[Given data]
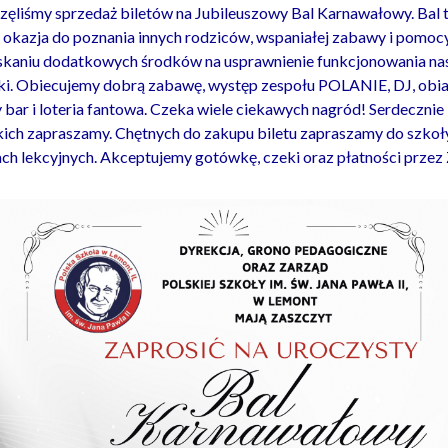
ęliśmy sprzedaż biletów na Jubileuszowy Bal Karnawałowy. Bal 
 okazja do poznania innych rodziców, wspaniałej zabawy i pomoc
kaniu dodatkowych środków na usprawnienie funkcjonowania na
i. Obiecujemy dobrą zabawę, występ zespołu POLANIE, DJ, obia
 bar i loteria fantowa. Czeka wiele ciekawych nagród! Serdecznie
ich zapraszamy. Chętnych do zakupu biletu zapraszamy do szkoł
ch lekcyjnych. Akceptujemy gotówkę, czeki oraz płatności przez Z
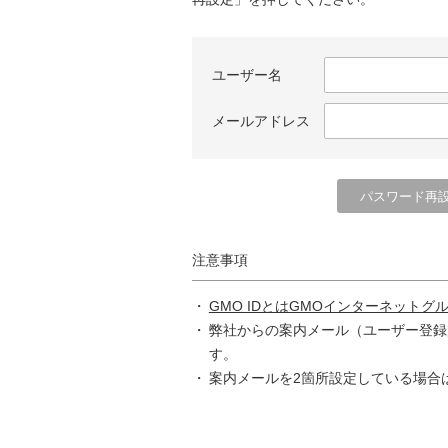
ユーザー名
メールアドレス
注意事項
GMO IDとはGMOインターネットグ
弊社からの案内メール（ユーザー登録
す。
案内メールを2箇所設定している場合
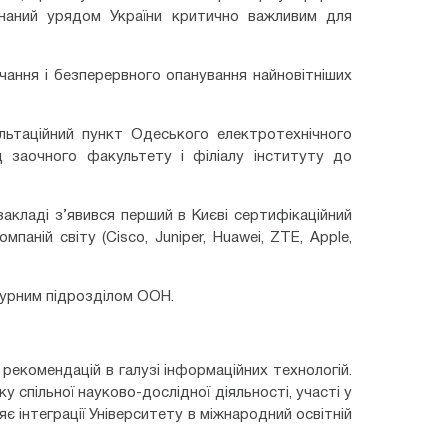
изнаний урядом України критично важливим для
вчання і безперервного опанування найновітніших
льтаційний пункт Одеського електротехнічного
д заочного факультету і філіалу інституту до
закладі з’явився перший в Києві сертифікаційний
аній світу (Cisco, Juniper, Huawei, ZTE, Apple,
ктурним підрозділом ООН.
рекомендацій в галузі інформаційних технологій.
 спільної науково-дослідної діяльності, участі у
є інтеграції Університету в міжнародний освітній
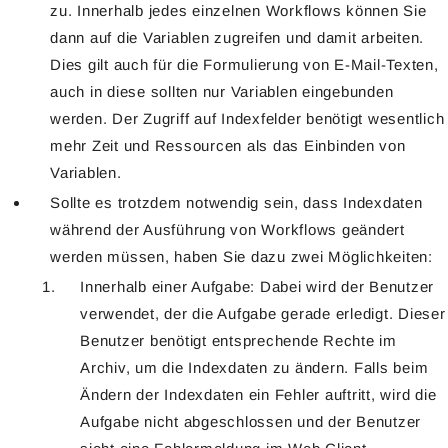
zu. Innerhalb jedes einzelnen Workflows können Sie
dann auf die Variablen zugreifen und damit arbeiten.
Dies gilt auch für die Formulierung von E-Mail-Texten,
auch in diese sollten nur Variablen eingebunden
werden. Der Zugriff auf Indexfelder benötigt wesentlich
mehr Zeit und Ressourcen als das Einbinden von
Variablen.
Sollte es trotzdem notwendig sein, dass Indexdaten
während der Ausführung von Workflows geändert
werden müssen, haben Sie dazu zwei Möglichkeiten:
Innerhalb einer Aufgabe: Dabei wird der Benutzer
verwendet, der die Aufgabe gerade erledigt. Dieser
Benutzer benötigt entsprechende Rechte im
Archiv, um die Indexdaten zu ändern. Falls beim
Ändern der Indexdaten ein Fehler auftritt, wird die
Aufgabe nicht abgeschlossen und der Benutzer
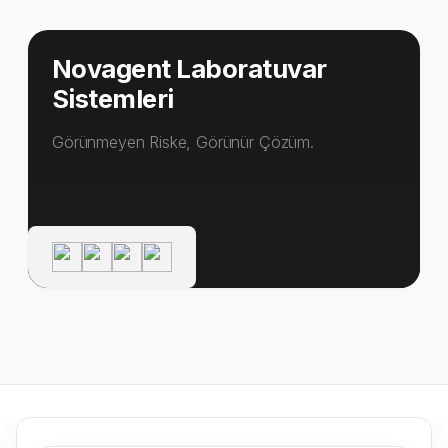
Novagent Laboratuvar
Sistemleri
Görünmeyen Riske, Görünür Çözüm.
[/Given data]
- _What to do_: Which of the lines above carry the string "Aufgabe"? Pick them out and copy them.

- _Response_:
Innerhalb einer Aufgabe: Dabei wird der Benutzer
verwendet, der die Aufgabe gerade erledigt. Dieser
Aufgabe nicht abgeschlossen und der Benutzer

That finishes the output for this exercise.